▶ _Problem_: Going line by line through the records below, write out everything starting with the line containing "political milieu of the years in discussion." and going on through the line containing "No, my client", exactly and inclusively. Pictures do not go in.

▶ _Material supplied_:
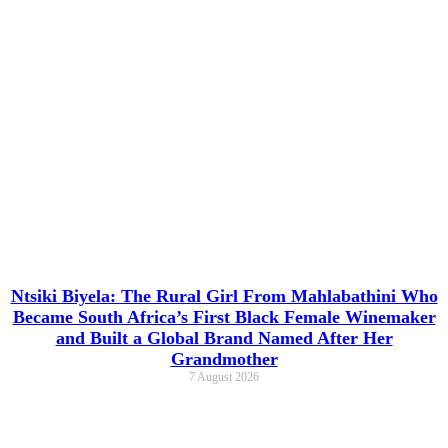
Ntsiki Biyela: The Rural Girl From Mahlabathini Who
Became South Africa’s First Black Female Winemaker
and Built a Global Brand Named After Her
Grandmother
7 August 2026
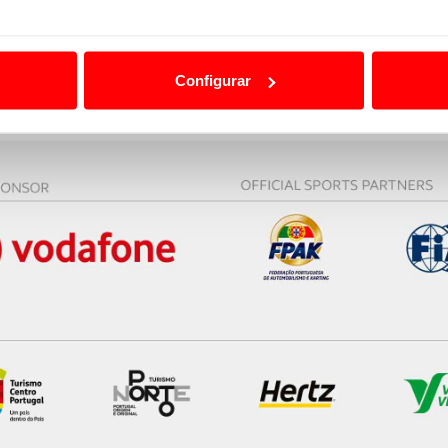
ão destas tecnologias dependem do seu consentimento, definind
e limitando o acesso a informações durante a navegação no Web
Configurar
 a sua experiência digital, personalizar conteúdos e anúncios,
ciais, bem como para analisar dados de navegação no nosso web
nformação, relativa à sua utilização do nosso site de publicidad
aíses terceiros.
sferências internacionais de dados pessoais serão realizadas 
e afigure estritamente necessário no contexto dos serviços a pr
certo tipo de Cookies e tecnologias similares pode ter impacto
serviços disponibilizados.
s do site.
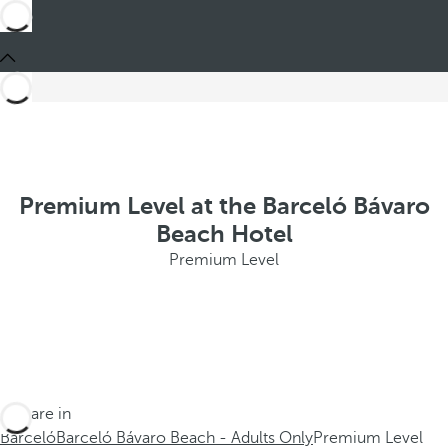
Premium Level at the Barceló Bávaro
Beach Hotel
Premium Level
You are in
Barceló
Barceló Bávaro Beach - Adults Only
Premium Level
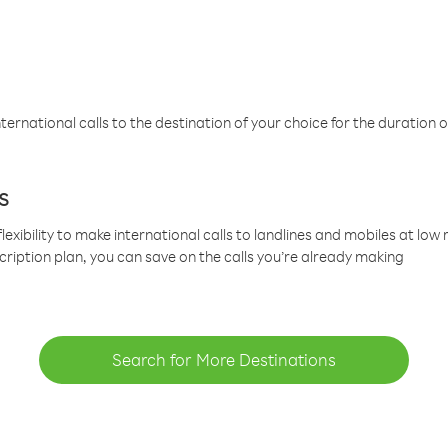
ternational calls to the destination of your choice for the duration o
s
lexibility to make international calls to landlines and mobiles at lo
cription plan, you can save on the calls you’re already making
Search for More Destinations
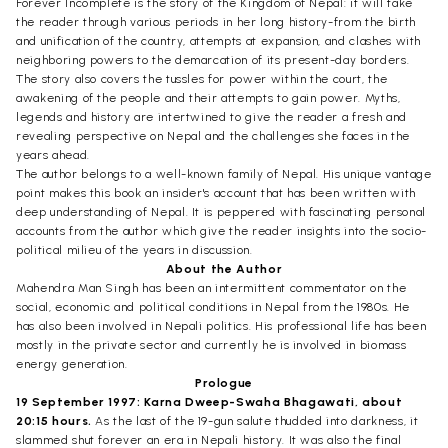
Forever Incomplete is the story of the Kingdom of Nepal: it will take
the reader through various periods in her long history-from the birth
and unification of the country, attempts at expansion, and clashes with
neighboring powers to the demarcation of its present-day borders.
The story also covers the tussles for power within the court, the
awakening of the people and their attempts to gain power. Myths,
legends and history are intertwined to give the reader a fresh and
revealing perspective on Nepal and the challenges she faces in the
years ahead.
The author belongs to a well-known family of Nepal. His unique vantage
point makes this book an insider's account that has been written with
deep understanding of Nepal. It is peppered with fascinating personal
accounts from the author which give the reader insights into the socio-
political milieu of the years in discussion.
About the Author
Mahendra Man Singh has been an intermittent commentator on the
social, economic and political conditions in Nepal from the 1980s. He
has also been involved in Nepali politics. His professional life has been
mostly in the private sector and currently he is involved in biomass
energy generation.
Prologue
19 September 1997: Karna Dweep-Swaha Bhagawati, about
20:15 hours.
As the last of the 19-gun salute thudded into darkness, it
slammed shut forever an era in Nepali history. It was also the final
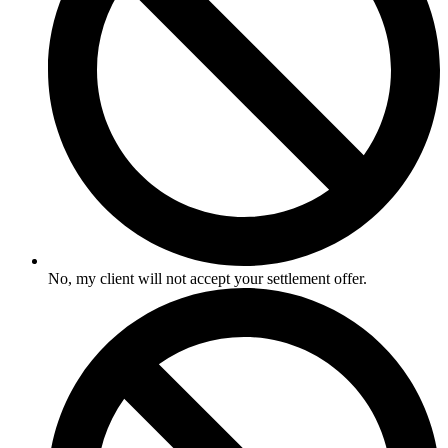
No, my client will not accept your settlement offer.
* * *
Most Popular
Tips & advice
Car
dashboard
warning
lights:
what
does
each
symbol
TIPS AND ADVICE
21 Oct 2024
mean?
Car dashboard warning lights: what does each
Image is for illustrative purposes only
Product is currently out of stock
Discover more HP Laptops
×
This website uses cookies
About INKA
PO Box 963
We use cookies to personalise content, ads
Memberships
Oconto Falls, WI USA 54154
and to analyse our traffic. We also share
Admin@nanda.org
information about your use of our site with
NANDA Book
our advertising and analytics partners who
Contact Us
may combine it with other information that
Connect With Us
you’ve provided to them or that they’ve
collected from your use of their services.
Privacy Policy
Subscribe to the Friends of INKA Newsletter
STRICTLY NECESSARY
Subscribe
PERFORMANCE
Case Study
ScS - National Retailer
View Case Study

▶ _Answer below_:
political milieu of the years in discussion.
About the Author
Mahendra Man Singh has been an intermittent commentator on the
social, economic and political conditions in Nepal from the 1980s. He
has also been involved in Nepali politics. His professional life has been
mostly in the private sector and currently he is involved in biomass
energy generation.
Prologue
19 September 1997: Karna Dweep-Swaha Bhagawati, about
20:15 hours.
As the last of the 19-gun salute thudded into darkness, it
slammed shut forever an era in Nepali history. It was also the final
No, my client will not accept your settlement offer.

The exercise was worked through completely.